You’ll have just one offer, and you’ll have to take it or leave it. If the financial aid package falls short, you’ll need to either take out student loans or break your binding agreement and choose not to attend that school. Fortunately, students can usually turn down an ED offer if the financial aid is insufficient.
“If the net cost of the college is completely unaffordable, you can ask the admissions committee to release you,” said Shirag Shemmassian, founder of Shemmassian Academic Consulting. “Colleges are typically gracious about this.”
But once you turn down admission, your offer disappears. You’ll never get to see how the financial aid from your dream school compares with that from the other colleges on your list.
If you have your heart set on a particular school, applying early decision is one way to show your enthusiasm. With this approach, you’re making an agreement to attend if you get in.
Since colleges want students to accept offers of admission, they might prefer ED applicants for this reason. But colleges don’t have as much incentive to award merit-based scholarships to ED applicants.
“The conventional wisdom is that students who need to get the best financial aid package possible shouldn’t apply early decision,” said Michelle Kretzschmar, founder of DIY College Rankings.
“And this is pretty much true, particularly for merit aid,” she added. “If a college knows you really want to attend, they have no reason to offer any incentive (or discount, because that’s what it really is) to attend.”

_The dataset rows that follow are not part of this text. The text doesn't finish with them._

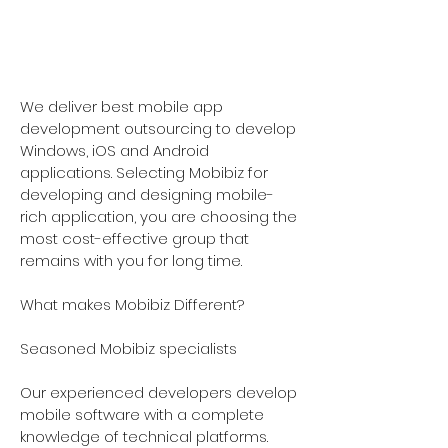
-
9821744185
We deliver best mobile app
development outsourcing to develop
Windows, iOS and Android
applications. Selecting Mobibiz for
developing and designing mobile-
rich application, you are choosing the
most cost-effective group that
remains with you for long time.
What makes Mobibiz Different?
Seasoned Mobibiz specialists
Our experienced developers develop
mobile software with a complete
knowledge of technical platforms.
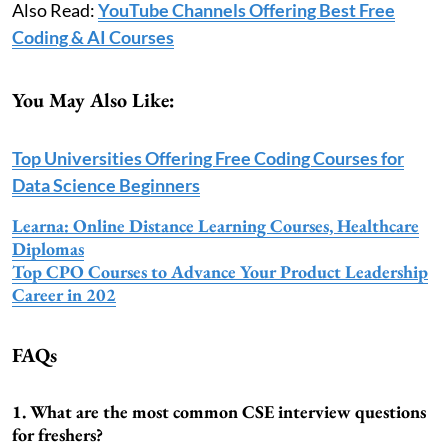
Also Read:
YouTube Channels Offering Best Free
Coding & AI Courses
You May Also Like:
Top Universities Offering Free Coding Courses for
Data Science Beginners
Learna: Online Distance Learning Courses, Healthcare
Diplomas
Top CPO Courses to Advance Your Product Leadership
Career in 202
FAQs
1. What are the most common CSE interview questions
for freshers?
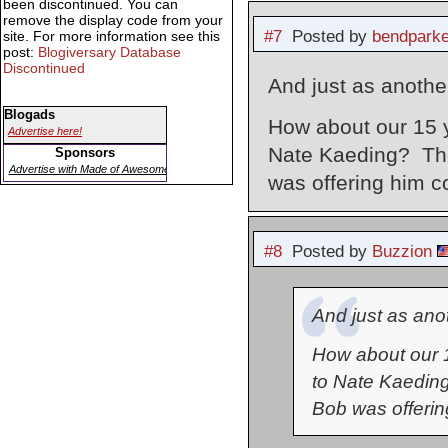
been discontinued. You can
remove the display code from your
#7
Posted by
bendparke
site. For more information see this
post:
Blogiversary Database
Discontinued
And just as another
Blogads
How about our 15 y
Advertise here!
Nate Kaeding? The
Sponsors
Advertise with Made of Awesome
was offering him c
#8
Posted by
Buzzion
And just as anot
How about our 1
to Nate Kaeding
Bob was offerin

Aaron Rose, president of Mavin Learning Resources, echoed this sentiment. “Most colleges use merit aid to attract great students, and it is not necessary for colleges to offer merit aid to students applying ED, as they have already committed to attend if accepted,” Rose said.

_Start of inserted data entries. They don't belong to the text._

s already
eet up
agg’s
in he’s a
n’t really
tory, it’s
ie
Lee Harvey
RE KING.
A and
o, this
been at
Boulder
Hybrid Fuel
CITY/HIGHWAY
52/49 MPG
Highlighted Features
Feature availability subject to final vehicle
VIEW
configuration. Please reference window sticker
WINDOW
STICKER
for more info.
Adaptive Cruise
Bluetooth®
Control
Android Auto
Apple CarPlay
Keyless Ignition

When you commit to a school through early decision, you might reduce your chances of getting a merit-based scholarship.
Along with financial aid, you’re probably pursuing scholarships to help lower your college costs. The problem is some scholarship organizations don’t notify students of their awards until the spring of their senior year.
With ED, you must accept a school’s offer well in advance of the typical May 1 decision day. For low-income students, this deadline might be too rushed to make a decision on college.
If you’re relying on scholarship money to pay for college, applying early decision might not be a smart financial move.
Statistics show that ED applicants are accepted at a higher rate than regular decision ones. According to Inside Higher Ed, Harvard accepted 14.9% of its early decision applicants to the class of 2020, as opposed to just 3.4% of its regular decision applicants.
However, the ED pool tends to include highly qualified candidates who can put together solid applications in the fall of senior year.
“The applicant pool is much more competitive,” said Pam Andrews, founder of The Scholarship Shark. “Because the early decision process has the most competitive applicants, it is harder to make an application stand out.”
If you’re rushing to apply, you’re probably better off waiting for a later deadline. Although applying ED can work in your favor, it could also hurt you if you send off a subpar application just to meet an early deadline.
Is applying early decision right for you?
Most experts agree that ED offers higher odds of getting accepted into a school. But applying early decision also prevents you from comparing multiple financial aid packages.
If you’re interested in applying early decision, make sure these four statements are true for you:
- You’re prepared to apply. ED deadlines typically fall in November. If your essay, recommendation letters or test scores would be stronger in a month or two, you’re probably better off waiting for regular decision.
- You’re confident about your dream school. Since early decision is binding, you must feel sure you want to attend the college you apply to. If you’re uncertain, apply early action or regular decision instead.
- You’ve done your financial aid homework. Even if you can’t compare financial aid offers, you can estimate your financial aid package. Use a college’s net price calculator or the federal FAFSA4caster tool to predict your need-based aid. But remember, this tool doesn’t consider any merit-based aid you could get.
- You’re prepared to apply elsewhere if your financial aid package falls short. Even though early decision is binding, you can turn down the offer if the financial aid is insufficient. Make sure you’re prepared to send off other applications, just in case.
Although it’s easy to get your heart set on a specific college, don’t forget about financial aid. In the end, your dream school shouldn’t just give you an amazing education — it should also help you avoid major student loan debt.